The Father is made of none; neither created nor begotten. The Son is of the Father alone; not made, nor created, but begotten. The Holy Ghost is of the Father and of the Son: neither made, nor created, nor begotten, but proceeding. So there is one Father, not three Fathers; one Son, not three Sons; one Holy Ghost, not three Holy Ghosts. And in this Trinity none is before or after other; none is greater or less than another; But the whole three persons are coeternal together, and coequal: So that in all things, as aforesaid, the Unity in Trinity and the Trinity in Unity is to be worshipped. He therefore that will be saved must thus think of the Trinity.

—Excerpt from the Athanasian Creed

The Father, the Son, and the Holy Spirit are equally and fully God—the same in substance, equal in power and glory. This triunity is the glory of our incomprehensible God.
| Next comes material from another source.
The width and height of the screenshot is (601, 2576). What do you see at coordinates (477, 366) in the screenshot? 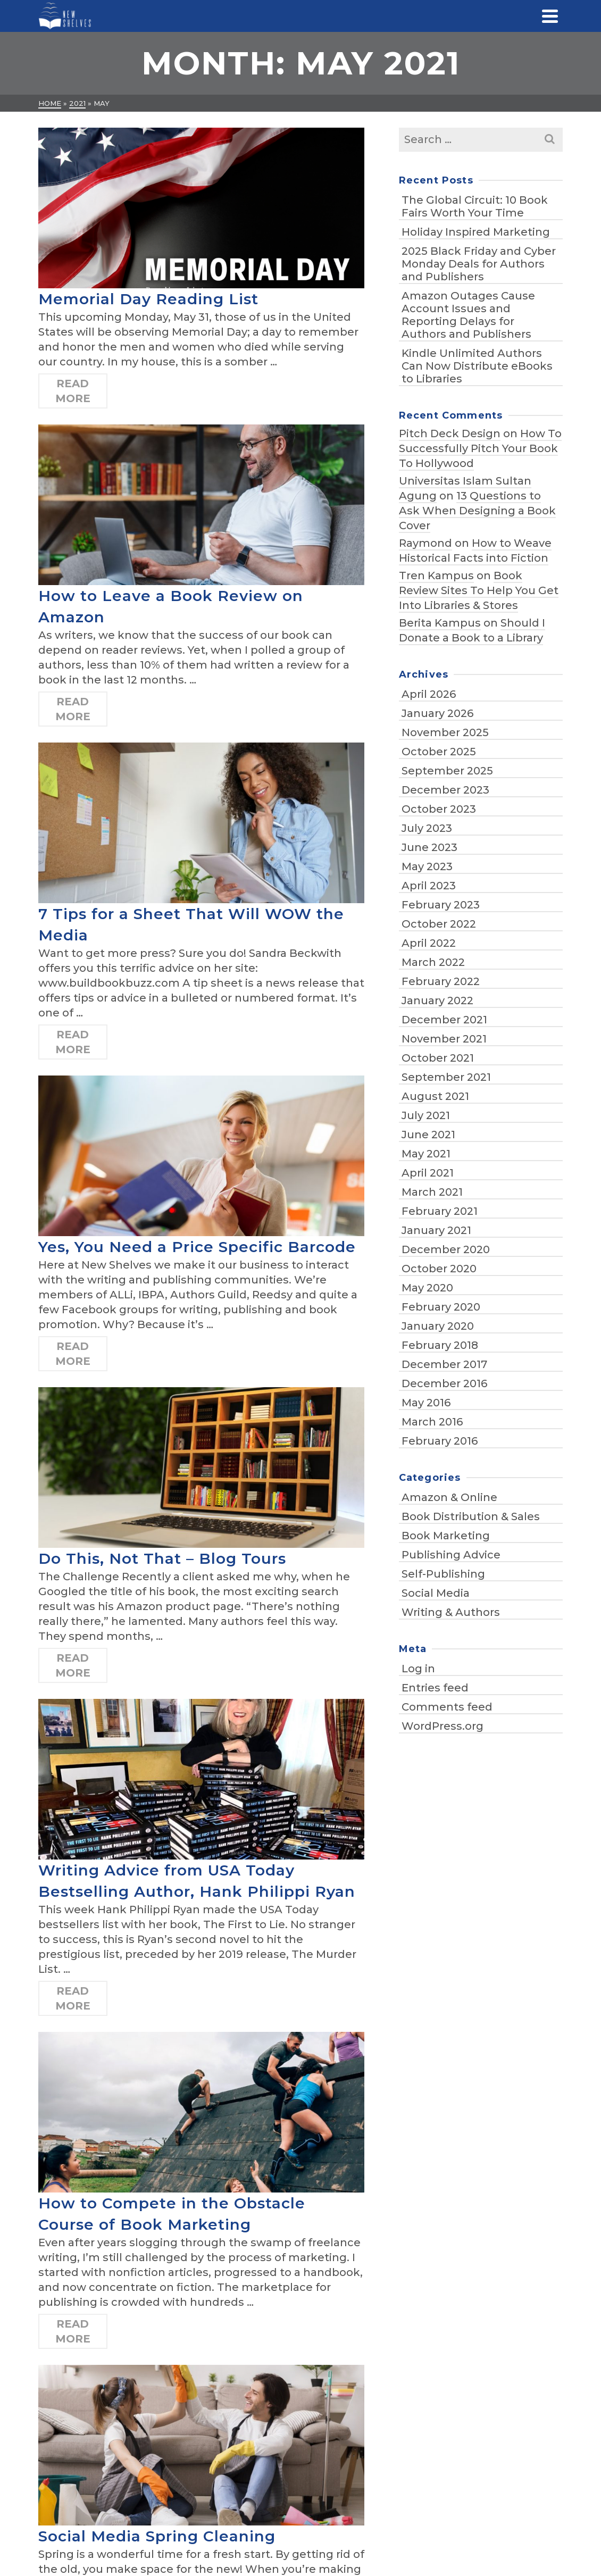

Thanks be to God, who has revealed himself to us in the Bible in all of his trinitarian glory. For what mind could have conceived this, nor even discovered it, save for the gracious revelation of God?

Beloved, this God has made us. This God has saved us, and this God will bring us to himself at the end of days. There we will worship him in glory forever. And to that end, we can praise him with the hymnist,

Holy, holy, holy! Lord God Almighty…God in three Persons, blessed Trinity.